Since its inception, the IBM PC keyboard had a Caps Lock. In the first version for PC/XT, Caps Lock was located to the bottom right of the letter keys area. Subsequent models switched the places of the Caps Lock key and the Control key. As such, Caps Lock has since been placed on left edge of the keyboard, above the Shift key and below the Tab key, next to letter A. This layout has become the de facto popular standard.

The keyboards of some early computer terminals, including the Teletype Model 33 ASR and Lear-Siegler ADM-3A, the Apple II, and a few Apple Keyboard models retained the Control key where PC/XT first had it; Caps Lock was either absent on these devices or was placed elsewhere. This layout was preserved for later workstation systems and is often associated with Unix workstations. Keyboards from Sun Microsystems came in two layouts; "Unix" and "PC-style", with the Unix layout having the traditional placing of the Control key and other keys. The Amiga computers all had both the Control key and Caps Lock key in this spot at half the width.

Some users of keyboards with Caps Lock on the left remap the keys to exchange Control and Caps Lock, finding the traditional location more ergonomic for using programs benefiting from use of the Control key. Keyboard layout preferences specifically to address this need are available in some operating systems. Some keyboards even provide a switch on the bottom to logically swap the two keys in hardware.

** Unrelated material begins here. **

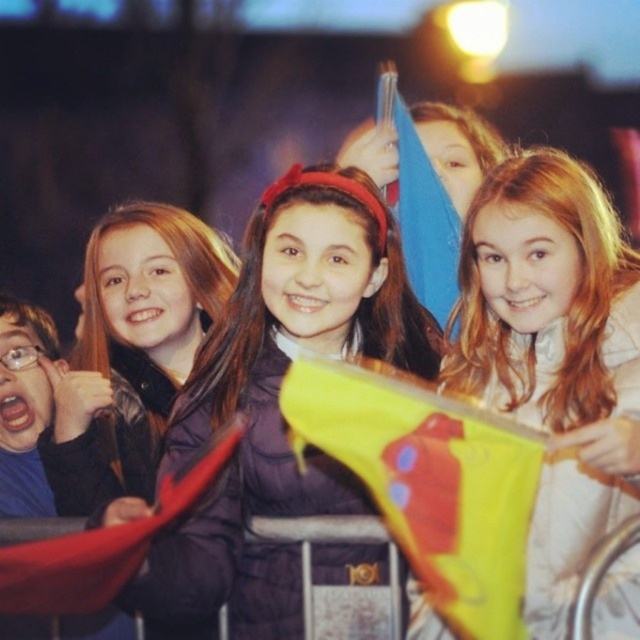 Is light brown hair at center thinner than matte black jacket at left?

The Happy Hacking Keyboard and the keyboards produced for OLPC XO computers also have the Control key in this location, while not including a Caps Lock. Popular alternative English keyboard layout Colemak replaces Caps Lock with an additional Backspace key by default. Beginning with the Google Cr-48, Chromebooks have omitted Caps Lock in favor of either a Search button or an "Everything Button". Holding down Alt and pressing the Everything Button enables Caps Lock, which is enabled until Shift is pressed.

== Observances ==
June 28 and October 22 are semiannually observed as International Caps Lock Day as a parody holiday created in October 2000 by Derek Arnold, a user on MetaFilter. The second observation on June 28 was added by Arnold in memory of American pitchman Billy Mays.